Sale poi a 0,79 euro per azione il dividendo proposto (+7% anno su anno).
La raccolta è stata di 13,4 miliardi, in rialzo del 33,3%. Nel trimestre l'utile è in crescita a 166,5 milioni. Proseguendo nei conti sull'anno anche i ricavi sono stabili a 1,31 miliardi sostenuti dalla crescita dell'investing (+9,8% grazie all'effetto volumi e al maggiore controllo di Fineco Asset Management della catena del valore) e dal brokerage (+17,8%, grazie all'allargamento della base degli investitori attivi), che hanno compensato il calo del margine finanziario (-11% anno su anno, guidato da tassi d'interesse più bassi).
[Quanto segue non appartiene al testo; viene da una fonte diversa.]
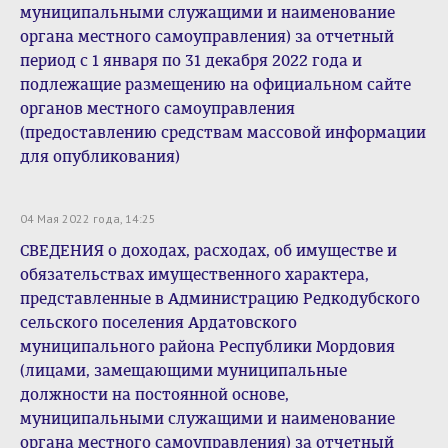
муниципальными служащими и наименование
органа местного самоуправления) за отчетный
период с 1 января по 31 декабря 2022 года и
подлежащие размещению на официальном сайте
органов местного самоуправления
(предоставлению средствам массовой информации
для опубликования)
04 Мая 2022 года, 14:25
СВЕДЕНИЯ о доходах, расходах, об имуществе и
обязательствах имущественного характера,
представленные в Администрацию Редкодубского
сельского поселения Ардатовского
муниципального района Республики Мордовия
(лицами, замещающими муниципальные
должности на постоянной основе,
муниципальными служащими и наименование
органа местного самоуправления) за отчетный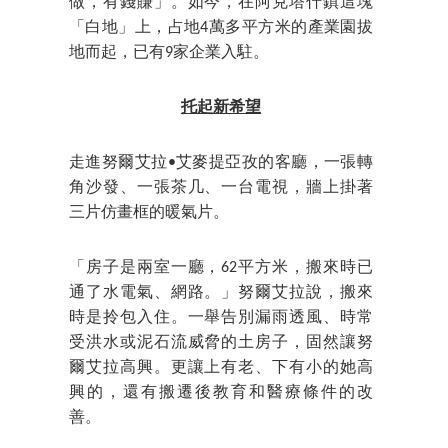
做，有錢賺」。如今，在阿克塔什鎮這塊
「白地」上，占地4萬多平方米的產業園拔
地而起，已有9家企業入駐。
托起新希望
走進努爾艾拉•艾麥提亞孜的客廳，一張轉
角沙發、一張茶几、一台電視，牆上掛著
三片仿畫框的暖氣片。
「房子是兩室一廳，62平方米，搬來時已
通了水電氣、網路。」努爾艾拉說，搬來
時是拎包入住。一舉告別漏雨透風、時常
受洪水或泥石流威脅的土房子，固然讓努
爾艾拉高興。更讓上有老、下有小的她高
興的，還有搬遷後教育和醫療條件的改
善。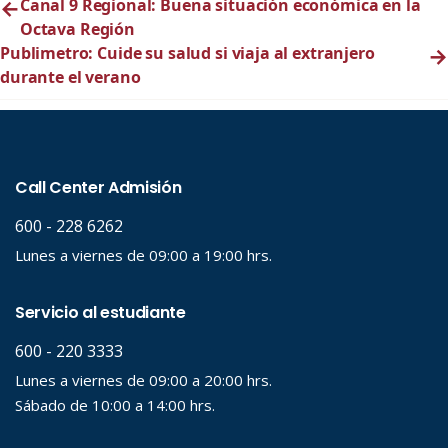
←
Canal 9 Regional: Buena situación económica en la
Octava Región
Publimetro: Cuide su salud si viaja al extranjero
→
durante el verano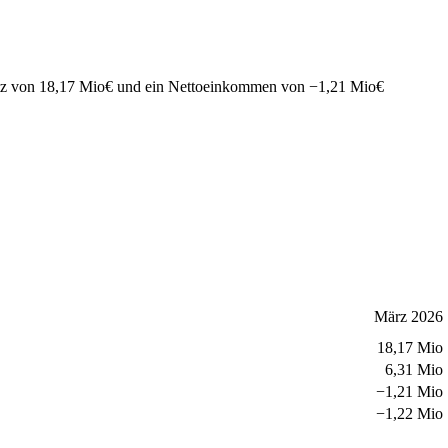
tz von
18,17 Mio
€
und ein Nettoeinkommen von
−
1,21 Mio
€
März 2026
18,17 Mio
6,31 Mio
−
1,21 Mio
−
1,22 Mio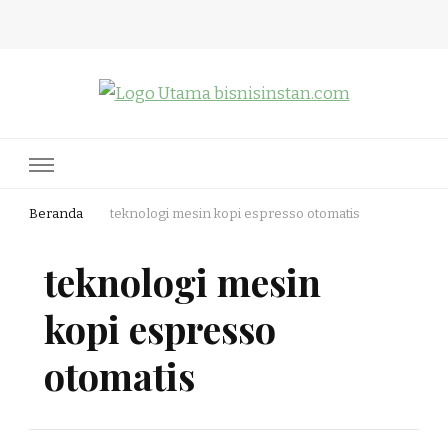
Bisnis Instan
Nothing Is Impossible
Beranda
teknologi mesin kopi espresso otomatis
teknologi mesin
kopi espresso
otomatis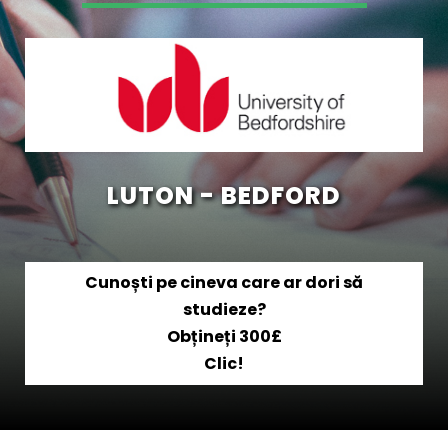
LUTON - BEDFORD
Cunoști pe cineva care ar dori să
studieze?
Obțineți 300£
Clic!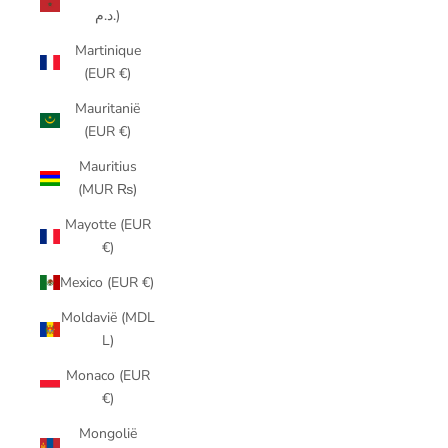
د.م.)
Martinique
(EUR €)
Mauritanië
(EUR €)
Mauritius
(MUR ₨)
Mayotte (EUR
€)
Mexico (EUR €)
Moldavië (MDL
L)
Monaco (EUR
€)
Mongolië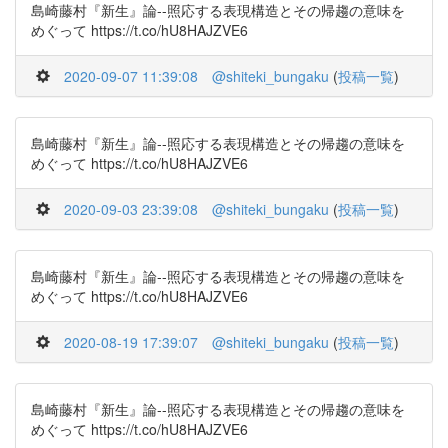
島崎藤村『新生』論--照応する表現構造とその帰趨の意味を
めぐって https://t.co/hU8HAJZVE6
2020-09-07 11:39:08
@shiteki_bungaku
(
投稿一覧
)
島崎藤村『新生』論--照応する表現構造とその帰趨の意味を
めぐって https://t.co/hU8HAJZVE6
2020-09-03 23:39:08
@shiteki_bungaku
(
投稿一覧
)
島崎藤村『新生』論--照応する表現構造とその帰趨の意味を
めぐって https://t.co/hU8HAJZVE6
2020-08-19 17:39:07
@shiteki_bungaku
(
投稿一覧
)
島崎藤村『新生』論--照応する表現構造とその帰趨の意味を
めぐって https://t.co/hU8HAJZVE6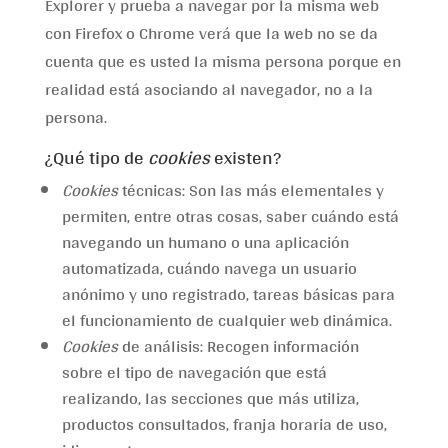
Explorer y prueba a navegar por la misma web
con Firefox o Chrome verá que la web no se da
cuenta que es usted la misma persona porque en
realidad está asociando al navegador, no a la
persona.
¿Qué tipo de
cookies
existen?
Cookies
técnicas: Son las más elementales y
permiten, entre otras cosas, saber cuándo está
navegando un humano o una aplicación
automatizada, cuándo navega un usuario
anónimo y uno registrado, tareas básicas para
el funcionamiento de cualquier web dinámica.
Cookies
de análisis: Recogen información
sobre el tipo de navegación que está
realizando, las secciones que más utiliza,
productos consultados, franja horaria de uso,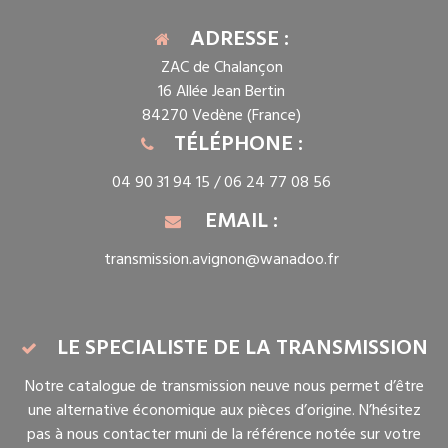
ADRESSE :
ZAC de Chalançon
16 Allée Jean Bertin
84270 Vedène (France)
TÉLÉPHONE :
04 90 31 94 15 /
06 24 77 08 56
EMAIL :
transmission.avignon@wanadoo.fr
LE SPECIALISTE DE LA TRANSMISSION
Notre catalogue de transmission neuve nous permet d’être
une alternative économique aux pièces d’origine. N’hésitez
pas à nous contacter muni de la référence notée sur votre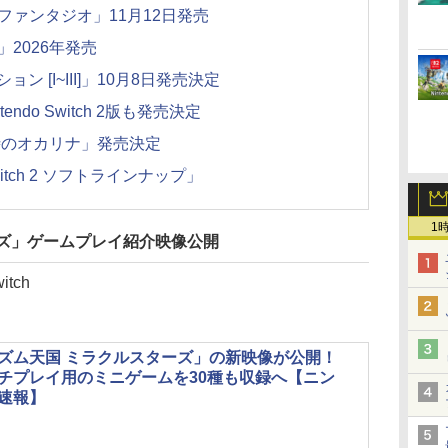
リファンタジオ」11月12日発売
」2026年発売
ン [I~III]」10月8日発売決定
ndo Switch 2版も発売決定
 時のオカリナ」発売決定
witch 2 ソフトラインナップ」
1
ーズ」ゲームプレイ紹介映像公開
tch
ズム天国 ミラクルスターズ」の新映像が公開！
チプレイ用のミニゲームを30種も収録へ【ニン
速報】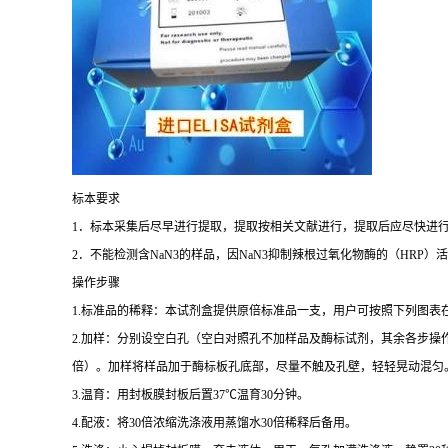
标本要求
1
．标本采集后尽早进行提取，提取按相关文献进行，提取后应尽快进
2
．不能检测含
NaN3
的样品，因
NaN3
抑制辣根过氧化物酶的（
HRP
）活
操作步骤
1.
标准品的稀释：本试剂盒提供原倍标准品一支，用户可按照下列图表
2.
加样：分别设空白孔（空白对照孔不加样品及酶标试剂，其余各步操
倍）。加样将样品加于酶标板孔底部，尽量不触及孔壁，轻轻晃动混匀
3.
温育：用封板膜封板后置
37
℃
温育
30
分钟。
4.
配液：将
30
倍浓缩洗涤液用蒸馏水
30
倍稀释后备用。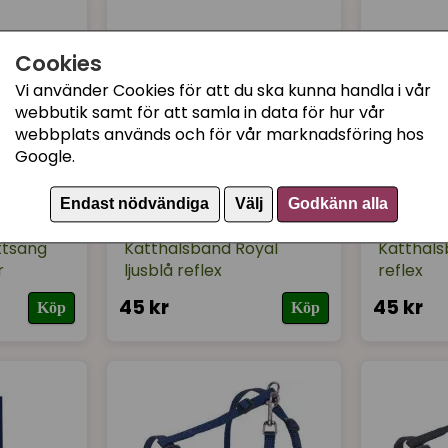
Cookies
Vi använder Cookies för att du ska kunna handla i vår
webbutik samt för att samla in data för hur vår
webbplats används och för vår marknadsföring hos
Google.
Endast nödvändiga
Välj
Godkänn alla
NOBBY
NOBBY
ttsäng
Katthalsband Royal
Katthals
r
ljusblå reflex
reflex
45 kr
45 kr
Köp
Köp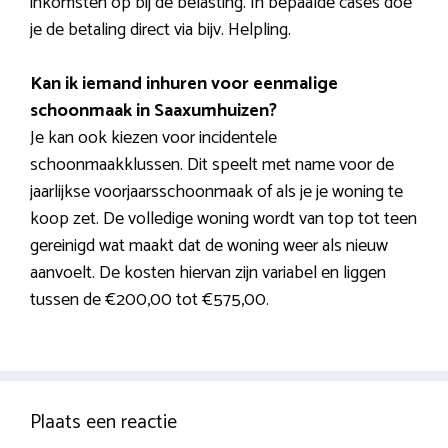
inkomsten op bij de belasting. In bepaalde cases doe
je de betaling direct via bijv. Helpling.
Kan ik iemand inhuren voor eenmalige
schoonmaak in Saaxumhuizen?
Je kan ook kiezen voor incidentele
schoonmaakklussen. Dit speelt met name voor de
jaarlijkse voorjaarsschoonmaak of als je je woning te
koop zet. De volledige woning wordt van top tot teen
gereinigd wat maakt dat de woning weer als nieuw
aanvoelt. De kosten hiervan zijn variabel en liggen
tussen de €200,00 tot €575,00.
Plaats een reactie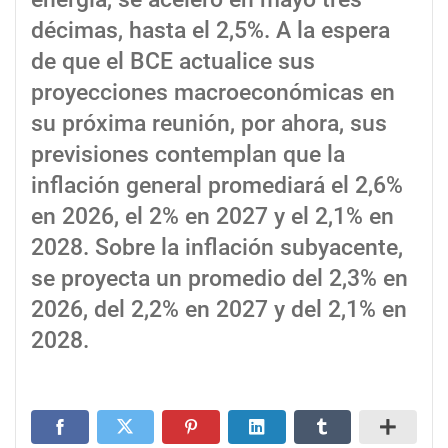
décimas, hasta el 2,5%. A la espera
de que el BCE actualice sus
proyecciones macroeconómicas en
su próxima reunión, por ahora, sus
previsiones contemplan que la
inflación general promediará el 2,6%
en 2026, el 2% en 2027 y el 2,1% en
2028. Sobre la inflación subyacente,
se proyecta un promedio del 2,3% en
2026, del 2,2% en 2027 y del 2,1% en
2028.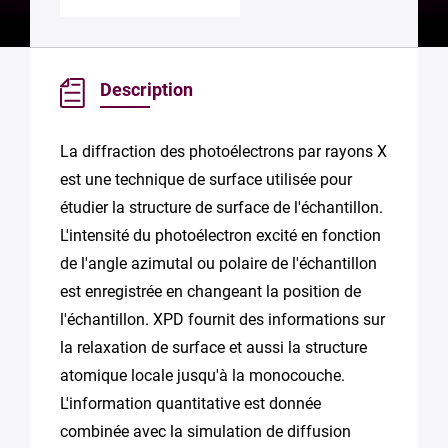
Description
La diffraction des photoélectrons par rayons X
est une technique de surface utilisée pour
étudier la structure de surface de l'échantillon.
L'intensité du photoélectron excité en fonction
de l'angle azimutal ou polaire de l'échantillon
est enregistrée en changeant la position de
l'échantillon. XPD fournit des informations sur
la relaxation de surface et aussi la structure
atomique locale jusqu'à la monocouche.
L'information quantitative est donnée
combinée avec la simulation de diffusion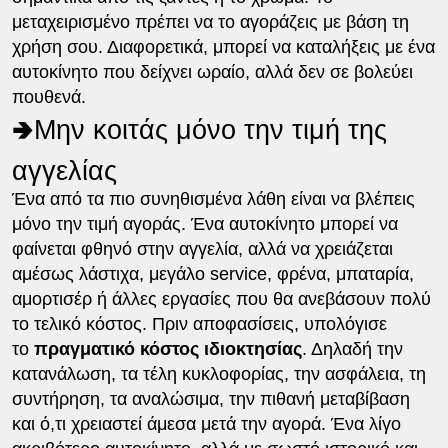
μεταχειρισμένο πρέπει να το αγοράζεις με βάση τη
χρήση σου. Διαφορετικά, μπορεί να καταλήξεις με ένα
αυτοκίνητο που δείχνει ωραίο, αλλά δεν σε βολεύει
πουθενά.
🢂Μην κοιτάς μόνο την τιμή της
αγγελίας
Ένα από τα πιο συνηθισμένα λάθη είναι να βλέπεις
μόνο την τιμή αγοράς. Ένα αυτοκίνητο μπορεί να
φαίνεται φθηνό στην αγγελία, αλλά να χρειάζεται
αμέσως λάστιχα, μεγάλο service, φρένα, μπαταρία,
αμορτισέρ ή άλλες εργασίες που θα ανεβάσουν πολύ
το τελικό κόστος. Πριν αποφασίσεις, υπολόγισε
το
πραγματικό κόστος ιδιοκτησίας
. Δηλαδή την
κατανάλωση, τα τέλη κυκλοφορίας, την ασφάλεια, τη
συντήρηση, τα αναλώσιμα, την πιθανή μεταβίβαση
και ό,τι χρειαστεί άμεσα μετά την αγορά. Ένα λίγο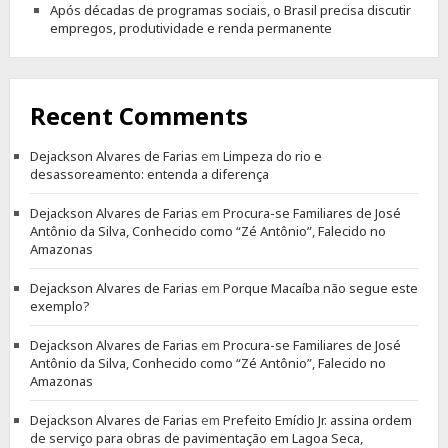
Após décadas de programas sociais, o Brasil precisa discutir
empregos, produtividade e renda permanente
Recent Comments
Dejackson Alvares de Farias
em
Limpeza do rio e
desassoreamento: entenda a diferença
Dejackson Alvares de Farias
em
Procura-se Familiares de José
Antônio da Silva, Conhecido como “Zé Antônio”, Falecido no
Amazonas
Dejackson Alvares de Farias
em
Porque Macaíba não segue este
exemplo?
Dejackson Alvares de Farias
em
Procura-se Familiares de José
Antônio da Silva, Conhecido como “Zé Antônio”, Falecido no
Amazonas
Dejackson Alvares de Farias
em
Prefeito Emídio Jr. assina ordem
de serviço para obras de pavimentação em Lagoa Seca,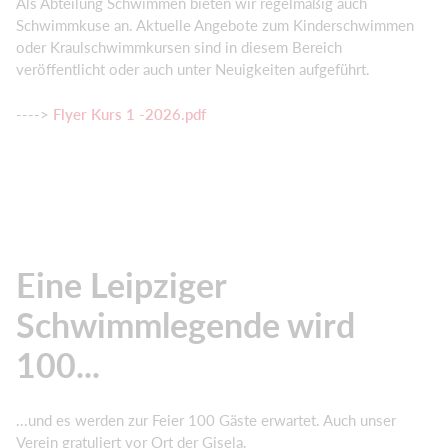
Als Abteilung Schwimmen bieten wir regelmäßig auch
Schwimmkuse an. Aktuelle Angebote zum Kinderschwimmen
oder Kraulschwimmkursen sind in diesem Bereich
veröffentlicht oder auch unter Neuigkeiten aufgeführt.
---->
Flyer Kurs 1 -2026.pdf
Eine Leipziger
Schwimmlegende wird
100...
...und es werden zur Feier 100 Gäste erwartet. Auch unser
Verein gratuliert vor Ort der Gisela.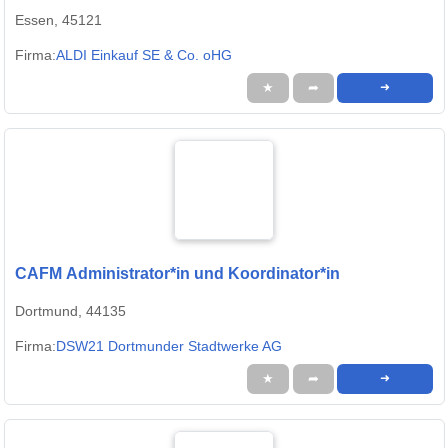
Essen, 45121
Firma:
ALDI Einkauf SE & Co. oHG
★
➦
➜
CAFM Administrator*in und Koordinator*in
Dortmund, 44135
Firma:
DSW21 Dortmunder Stadtwerke AG
★
➦
➜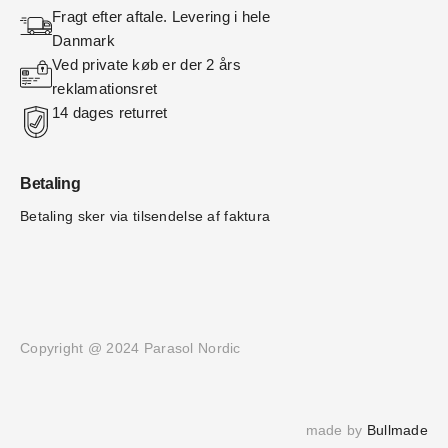
Fragt efter aftale. Levering i hele 
Danmark
Ved private køb er der 2 års 
reklamationsret
14 dages returret
Betaling
Betaling sker via tilsendelse af faktura
Copyright @ 2024 Parasol Nordic
made by 
Bullmade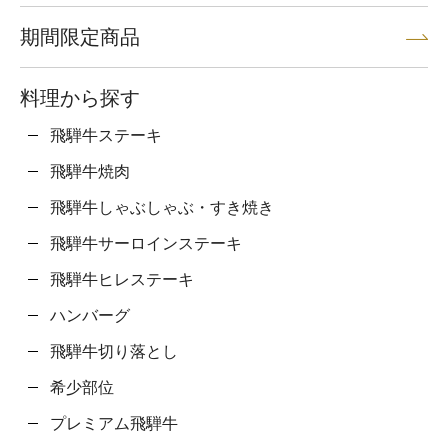
期間限定商品
料理から探す
飛騨牛ステーキ
飛騨牛焼肉
飛騨牛しゃぶしゃぶ・すき焼き
飛騨牛サーロインステーキ
飛騨牛ヒレステーキ
ハンバーグ
飛騨牛切り落とし
希少部位
プレミアム飛騨牛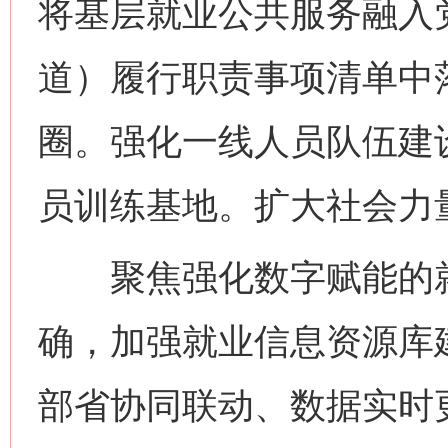
将基层就业公共服务融入
道）履行职责事项清单中落
圈。强化一线人员队伍建
员训练基地。扩大社会力
聚焦强化数字赋能的就
确，加强就业信息资源库
部省协同联动、数据实时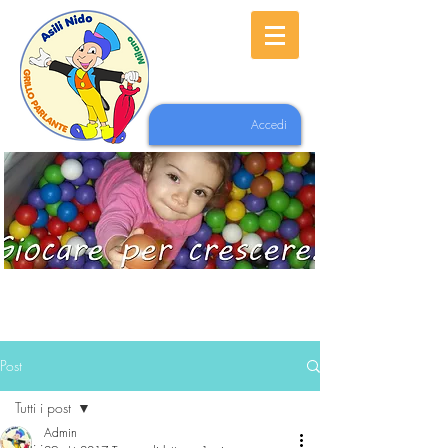
Accedi
Post
Tutti i post
Admin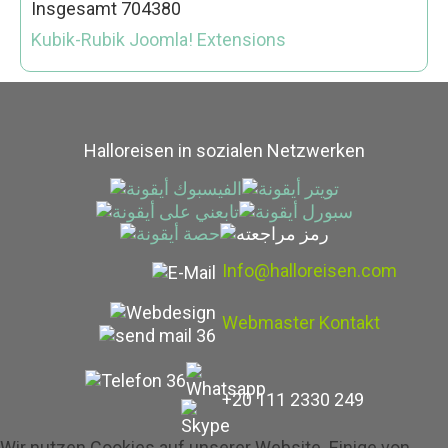
Insgesamt
704380
Kubik-Rubik Joomla! Extensions
Halloreisen in sozialen Netzwerken
Info@halloreisen.com
Webmaster Kontakt
+20 111 2330 249
Wir nutzen Cookies auf unserer Website. Einige von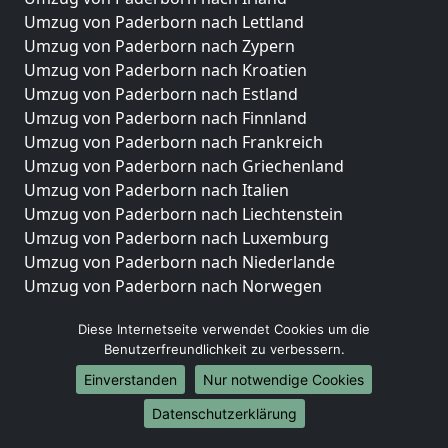
Umzug von Paderborn nach Lettland
Umzug von Paderborn nach Zypern
Umzug von Paderborn nach Kroatien
Umzug von Paderborn nach Estland
Umzug von Paderborn nach Finnland
Umzug von Paderborn nach Frankreich
Umzug von Paderborn nach Griechenland
Umzug von Paderborn nach Italien
Umzug von Paderborn nach Liechtenstein
Umzug von Paderborn nach Luxemburg
Umzug von Paderborn nach Niederlande
Umzug von Paderborn nach Norwegen
Umzüge-Deutschlandweit
Diese Internetseite verwendet Cookies um die
Benutzerfreundlichkeit zu verbessern.
Umzug von Paderborn nach Berlin
Umzug von Paderborn nach Hamburg
Einverstanden
Nur notwendige Cookies
Umzug von Paderborn nach München
Datenschutzerklärung
Umzug von Paderborn nach Köln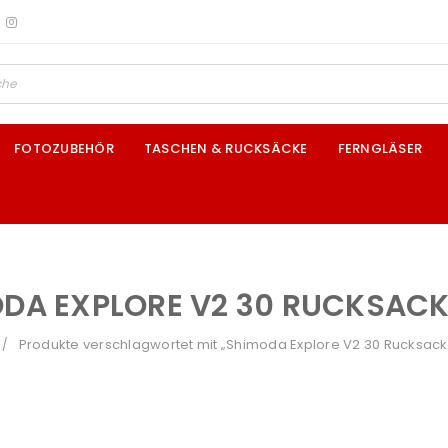
FOTOZUBEHÖR
TASCHEN & RUCKSÄCKE
FERNGLÄSER
DA EXPLORE V2 30 RUCKSAC
Produkte verschlagwortet mit „Shimoda Explore V2 30 Rucksack
/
Nel trimestre i ricavi ammontano a 346,9 milioni, in aumento rispetto al trimestre precedente (+6,6%) e al quarto trimestre 2024 (+4,3%). Il cost/income ratio è del 27,1%.
"Solidi capitale e liquidità con un Cet1 al 23,3%" sottolinea la banca. Le masse gestite di Fineco Asset Management sono pari a 41,4 miliardi, di cui 29,1 miliardi relativi a classi retail (+16,1% anno su anno) e 12,3 miliardi relativi ai fondi sottostanti dei wrapper (classi istituzionali, +5% anno su anno). Continua l'acquisizione di nuovi clienti, che nel 2025 ha raggiunto per il terzo anno consecutivo il nuovo record di 193.804 (+27,2%), portando il totale a 1.800.047 clienti.